Interview with Kelsie Vang
For this blog assignment I held an interview with my classmate Kelsie Vang, a fellow photography student who enjoys dolls, drawing, and anime. In this one on one I was able to gain insight in the way she approaches art and how she perceives her future working with it.
Vang, Kelsie. Lexi Krueger. 2017.
Would you say that photography is one of your favorite mediums?
Yes! It’s quite funny, because before I began taking photography classes in college, I didn’t like photography class. Only because I was quite worried that I wouldn’t be able to grasp the technicality of it. But now taking photography in college, I’m having quite the blast. I find the medium much more fun than drawing, arts & crafts, and watercolors. I think it’s mainly because photography can be used in ways to be created and expressed digitally through our electronics.
Being a student of the fine arts, what would you say is the biggest creative challenge you have to get past for every assignment/project?
One of the scariest and challenging matters that I had to do for my projects and assignments was trying new things that I wasn’t used to, and try to think up of ideas that was really out of the box for me. I like to express my creativity and work with what I know, what I love, and what I’m used to. Trying new things is scary for me, even now it is, because I’m not familiar and not used to something that I don’t have a vast knowledge about it yet.
I noticed that you like to draw a lot before class, would you say you use your drawings as inspiration in your photography?
Of course! Using photography is one of the best mediums that help bring my drawings to life. In drawing, there is only a white page as the background, and the shades of grey and black streaks of mechanical pencil to convey shape and form of the subject being sketched. Photography is an advanced form of drawing. Cameras can quickly snap shots of subjects and backgrounds in one second, and there you’re sketch is finished. In drawing, it takes 15-30 minutes for me to sketch a whole figure of a human. Cameras are quick, while pencils take longer.
Looking at your previous and perhaps upcoming project, what seems to be the reason for your attraction to dolls?
This also has to do with my drawings too. Most of my drawings are 2D characters, they’re flat, and the only thing can do with a drawing is to look and stare at it. Dolls are 3D-figured toys, you can physically interact with them. You can bend their articulated arms, legs, brush their hair, and change their clothes, or even sew clothes for them. Every doll I ever bought was solely because of my fondness to collect each doll’s characteristics that conveys the dolls personality, ranging from their hair color, eye color, skin tone, and fashion clothing. Dolls are 3D reality of a figure drawing.

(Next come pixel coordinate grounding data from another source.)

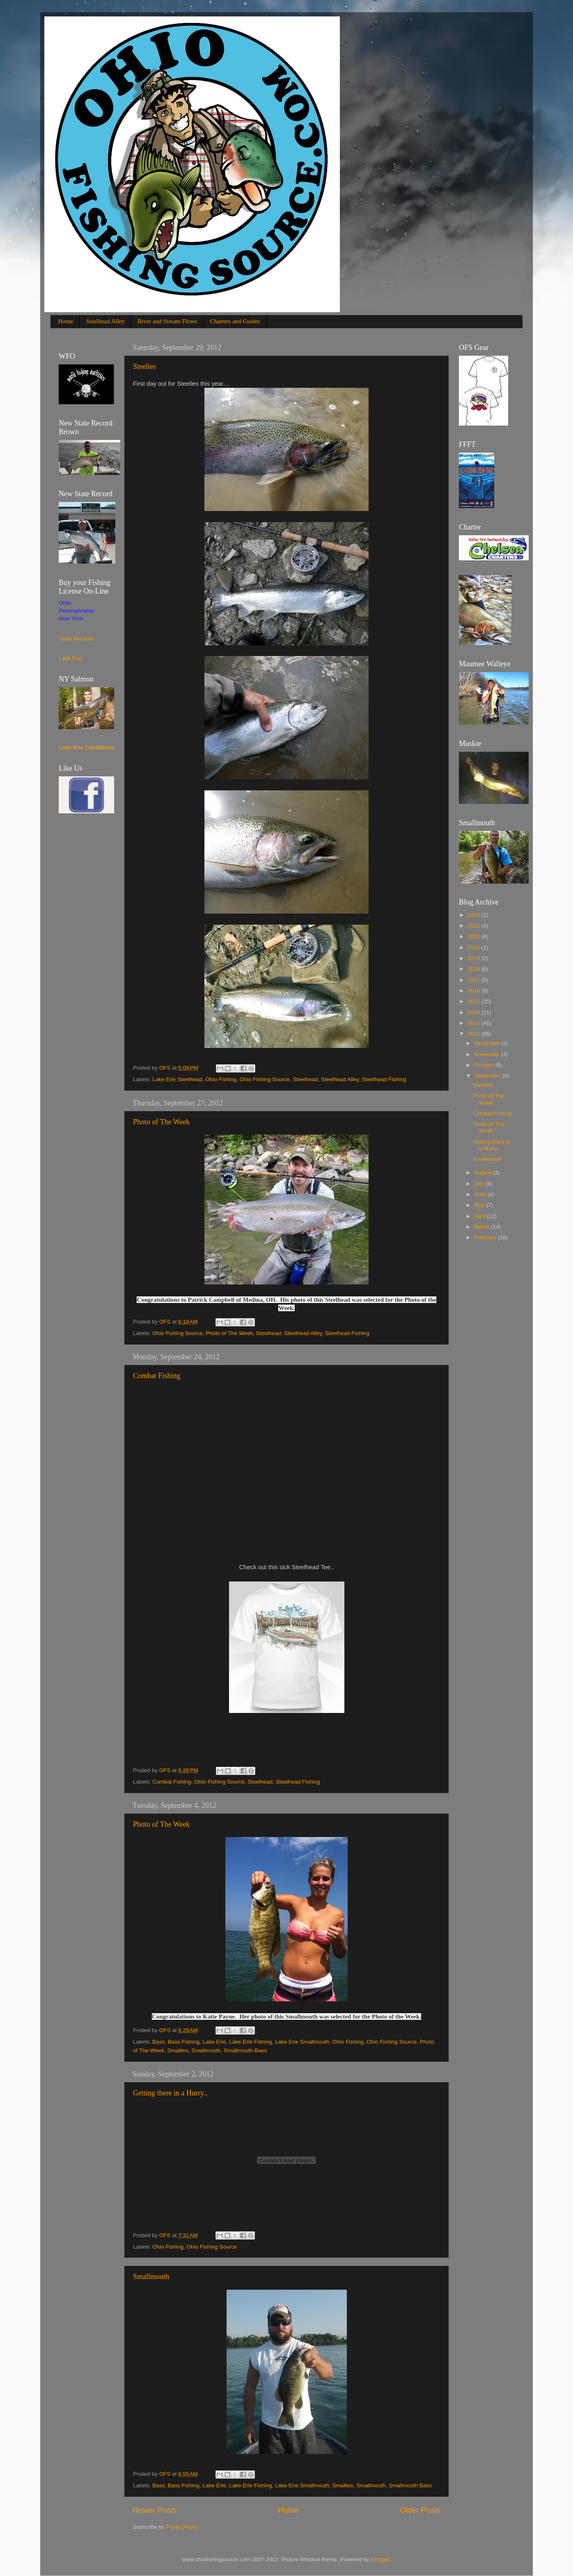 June (481, 1194)
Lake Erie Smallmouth (302, 2042)
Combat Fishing (157, 1376)
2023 (474, 915)
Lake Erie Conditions (86, 747)
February (486, 1237)
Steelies (144, 366)
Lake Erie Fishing (250, 2042)
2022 (474, 926)
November (487, 1054)
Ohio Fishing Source (265, 1079)
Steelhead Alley (105, 321)
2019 (474, 958)
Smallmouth (205, 2050)
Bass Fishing (183, 2042)
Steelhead (305, 1079)
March (482, 1227)
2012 (474, 1034)
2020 (474, 947)
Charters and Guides (235, 321)
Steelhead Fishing (384, 1079)
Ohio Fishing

In relation to your projects, what is your process for creating them from start to finish?
It varies with the level of difficulty the project is. If it’s a project that I like, then I already have a mapped out plan and artistic vision in mind, and execute it. But if it’s a challenging project, then I have to think deeply. At this point, it’s hard for me to envision a picture, so I look up online to Google images to see other artist’s artwork, and get inspired from them. I would then get scratch paper, and quickly sketch out each scene that I have in mind. Afterwards, I would set up at the scene of the location I want to take pictures of, and then edit them onto Photoshop.

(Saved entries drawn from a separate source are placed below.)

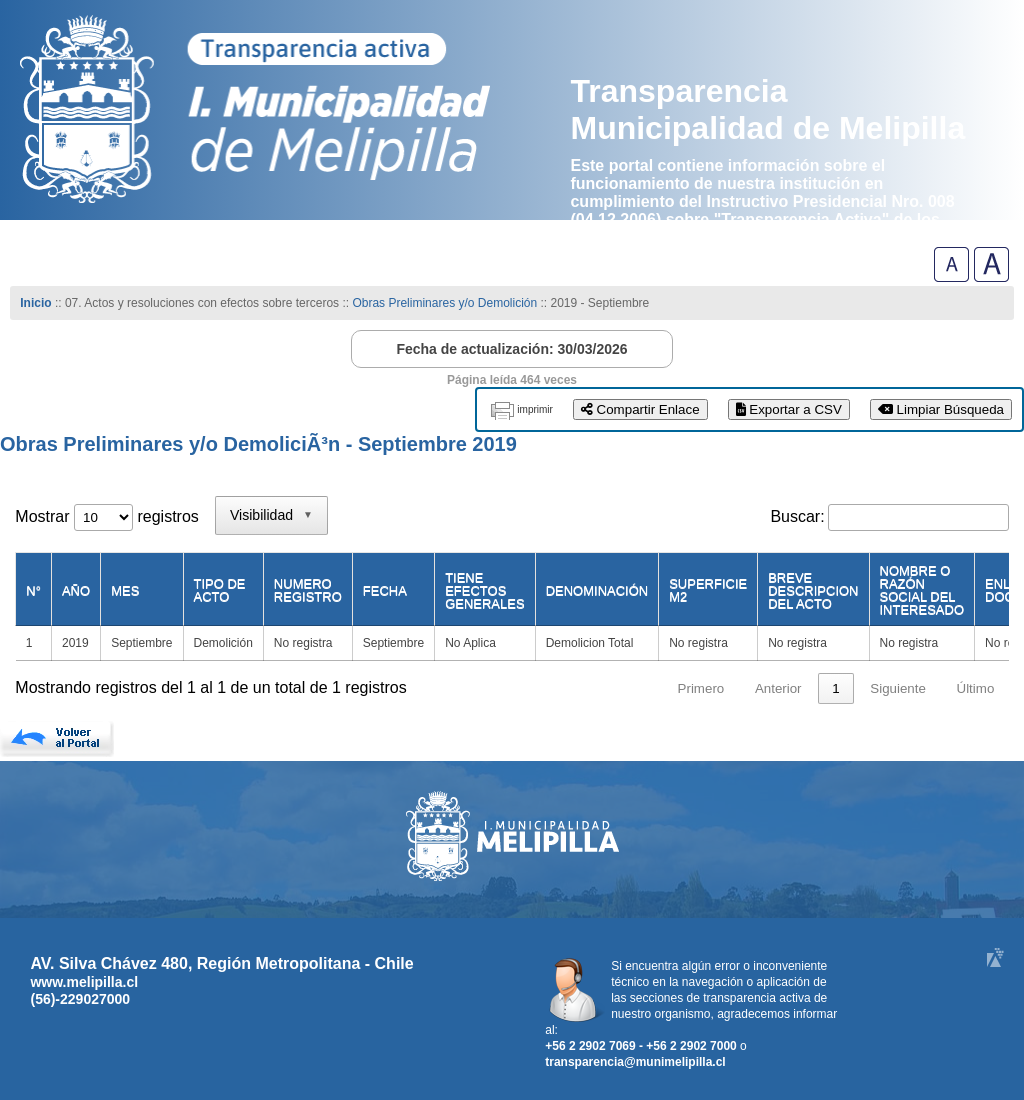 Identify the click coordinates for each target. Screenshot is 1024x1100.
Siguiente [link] (898, 688)
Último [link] (976, 688)
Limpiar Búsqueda (941, 409)
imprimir (535, 409)
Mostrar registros (106, 516)
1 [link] (835, 688)
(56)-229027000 (80, 999)
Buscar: (797, 516)
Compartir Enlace (640, 409)
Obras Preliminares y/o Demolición (444, 303)
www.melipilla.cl (84, 982)
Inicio (35, 303)
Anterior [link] (778, 688)
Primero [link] (701, 688)
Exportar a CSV (789, 409) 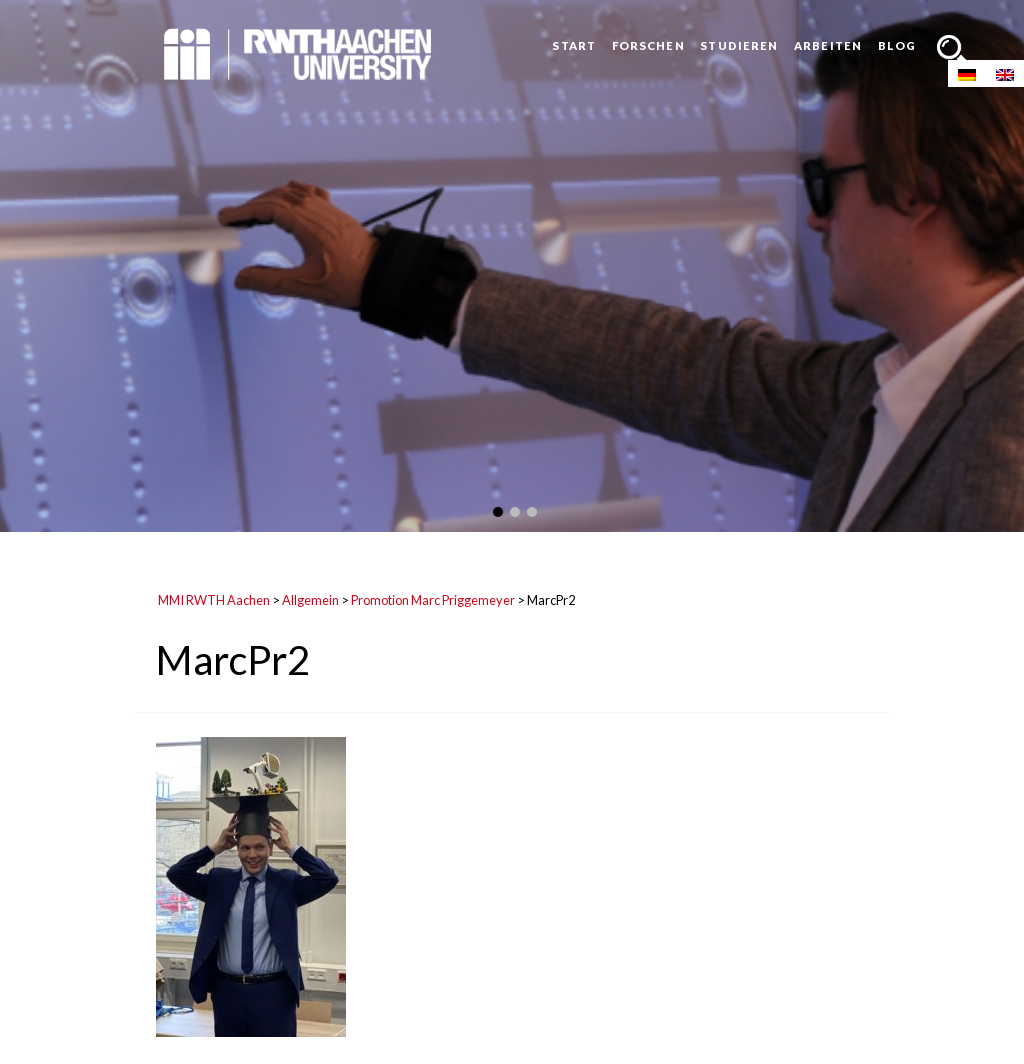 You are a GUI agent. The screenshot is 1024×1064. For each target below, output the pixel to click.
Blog (897, 45)
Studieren (739, 45)
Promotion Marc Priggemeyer (433, 600)
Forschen (648, 45)
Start (574, 45)
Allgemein (310, 600)
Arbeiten (828, 45)
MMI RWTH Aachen (214, 600)
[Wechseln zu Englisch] (1005, 73)
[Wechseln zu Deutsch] (967, 73)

Looking outside of school, what do you see yourself doing after college?
After I graduate college, I’ll have to find myself another state to move into where art entertainment thrives, like either California, New York, or Chicago. I want to go into cartooning and animations someday, and work for Cartoon Network or Nickelodeon. Afterwards, I want to open my own cartoon studio and air my own cartoon-anime show on public television.
What are your plans/goals for your art? What do you hope to achieve or say with it?
I want my drawings to have a unique style that pulls in a viewer’s eye and make them amaze. I want my drawing style to be a combination of realism and naturalism mixed in with anime. I want to set a new original drawing style, where everybody can recognize that it belongs to me. For my photography artwork, I like to set atmospheric moods. My favorite element to convey that is through color. I don’t like black-and-white photography, because I think the photo is missing out the colors that life offers. My favorite color palette for photography is bright and warm hues to convey comfort, warmth, home, and positivity.